Toward redressing this gap in the literature, this study examined item-level relationships between IA and anxiety among nursing students based on NA. In particular, the focus was upon identifying those symptoms that were most central within the IA-anxiety network model in tandem with evaluating the potential impact of gender and region of residence as sociodemographic influences on the observed network model.
Methods
Study Design
This was an online, multi-center, cross-sectional study conducted between September 14 and October 7, 2020. All nursing students registered in nursing schools of five universities (Peking University, Capital Medical University, Jilin University, Lanzhou University, and Wuhan University) in China were consecutively invited to participate in this study. The survey was conducted using the WeChat-based “QuestionnaireStar” program. WeChat is a widely used social communication application with 1.2 billion users in China. Participants who met the following criteria were included: (1) undergraduate nursing students in participating nursing schools, (2) ability to understand Chinese and willingness to provide written informed consent. To reduce missing values in the questionnaire, following other peer-reviewed, published studies (25, 26) all questions were set to require a mandatory response, though participants could provide an out-of-range values if they preferred not to answer specific items. The local research ethics committee permitted this approach, as long as the response requirements were mentioned clearly, at the outset, in the informed consent, the survey was conducted on a voluntary basis, and participants could withdraw from the study at any time, for any reason (e.g., they do not want to answer particular items). The study protocol was approved by IRBs of the participating nursing schools.
Measurement Tools
IA was measured using the Chinese version of the self-report Internet Addiction Test (IAT) (27, 28). The IAT comprises 20 items, each of which includes “1 = rarely” and “5 = always” as anchors. A higher total score indicates more severe IA. Anxiety symptoms were measured with the Chinese version of the seven-item Generalized Anxiety Disorder scale (GAD-7) (29, 30). Items were rated between “0= not at all” and “3= almost every day,” with a higher score indicating more severe anxiety symptoms.
Network Estimation
All analyses were conducted using R (Version 4.0.3) (31). The network structure of IAT and GAD data was estimated by using the Enhanced Least Absolute Shrinkage and Selection Operator (eLASSO) method (11). To estimate and visualize the network, R-package qgraph (Version 1.6.5) (32) and bootnet (Version 1.4.3) (33) were used. The algorithm used the penalty parameter to obtain sparsity and the Extended Bayes Information Criterion (EBIC) (i.e., a measure of goodness of fit) to select the best set of neighbor factors for each node (symptom). When each node (a node represents a symptom) is connected to a number of other nodes through edges (an edge represents specific links between two symptoms) with different weights, the final network is constructed automatically and indicates the strength of direct associations between nodes (11). The network was visualized using the Fruchterman-Reingold algorithm (33). In the network layout, edge thickness was used to indicate the strength of an association between nodes. The edge color indicated the direction of an association (i.e., green edges indicated positive associations, and red edges indicated negative associations) (32). Symptoms with stronger and more frequent associations with other nodes were placed closer to each other and more concentrated in the network.

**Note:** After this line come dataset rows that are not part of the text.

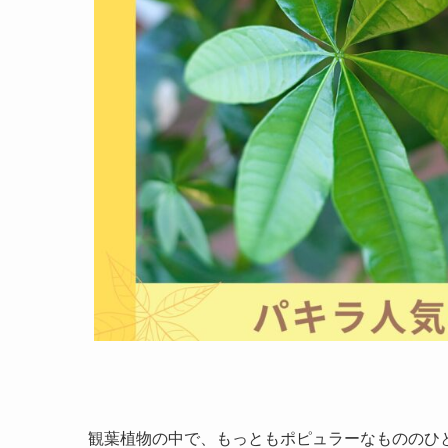
観葉植物の中で、もっともポピュラーなもののひ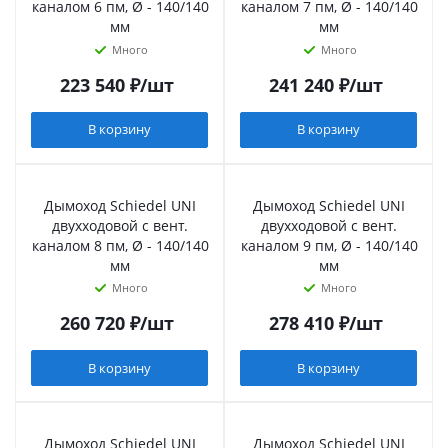
каналом 6 пм, Ø - 140/140
каналом 7 пм, Ø - 140/140
мм
мм
Много
Много
223 540
₽
/шт
241 240
₽
/шт
В корзину
В корзину
Дымоход Schiedel UNI
Дымоход Schiedel UNI
двухходовой с вент.
двухходовой с вент.
каналом 8 пм, Ø - 140/140
каналом 9 пм, Ø - 140/140
мм
мм
Много
Много
260 720
₽
/шт
278 410
₽
/шт
В корзину
В корзину
Дымоход Schiedel UNI
Дымоход Schiedel UNI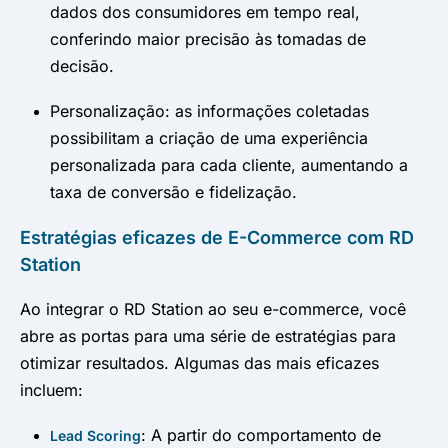
dados dos consumidores em tempo real,
conferindo maior precisão às tomadas de
decisão.
Personalização: as informações coletadas
possibilitam a criação de uma experiência
personalizada para cada cliente, aumentando a
taxa de conversão e fidelização.
Estratégias eficazes de E-Commerce com RD
Station
Ao integrar o RD Station ao seu e-commerce, você
abre as portas para uma série de estratégias para
otimizar resultados. Algumas das mais eficazes
incluem:
: A partir do comportamento de
Lead Scoring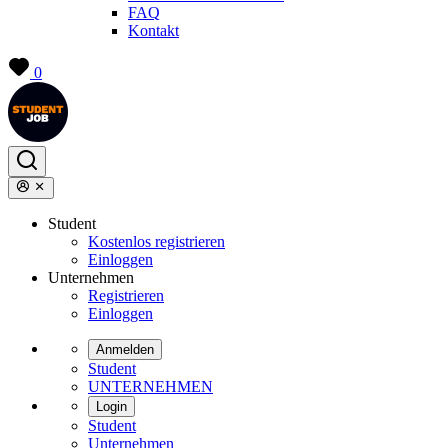
FAQ
Kontakt
0
Student
Kostenlos registrieren
Einloggen
Unternehmen
Registrieren
Einloggen
Anmelden
Student
UNTERNEHMEN
Login
Student
Unternehmen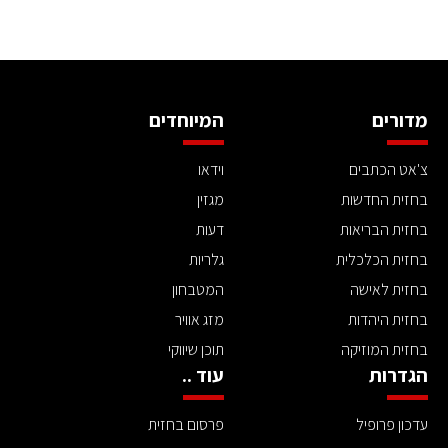
מדורים
המיוחדים
צ'אט הכתבים
וידאו
בחזית החדשות
מגזין
בחזית הבריאות
דעות
בחזית הכלכלית
גלריות
בחזית לאישה
המטבחון
בחזית היהדות
מזג אוויר
בחזית המוזיקה
תוכן שיווקי
הגדרות
עוד ..
עדכון פרופיל
פרסום בחזית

NA provides quantitative centrality indicators for each node based on the unique configuration of a network. In NA, network centrality measures include Strength, Betweenness, and Closeness. Strength is the sum of the weight of all direct connections between a specific symptom and others. Betweenness indicates how often a symptom lies on the shortest indirect path with another node. Closeness indicates how strongly a node is indirectly connected to other nodes in a network (i.e., the inverse of the sum of the distances). Centrality measures are reported as standardized values (z-scores). Given that recent studies (34) concluded that Betweenness and Closeness centrality are unsuitable in psychological networks, Strength was the only centrality index used in this study. In addition, the predictability of each node was estimated using the package “mgm.” Predictability was defined as the variance in a node that is explained by all other nodes in the network (35).
Estimation of Network Accuracy and Stability
The stability of node attributes was estimated using the case dropping bootstrap procedure. If most samples can be excluded from the dataset without observing significant changes in the centrality index of the node, the network is considered to be stable. Stability is represented graphically and quantified by calculating the relevant stability coefficient (CS-C). The accuracy of an edge weight is estimated using a non-parametric bootloader to calculate its confidence interval (CI). Observations are randomly resampled to create multiple new data sets from which a 95% CI can be calculated. In this NA, we performed 1,000 permutations and used a bootstrap differential test to evaluate differences in network properties (15).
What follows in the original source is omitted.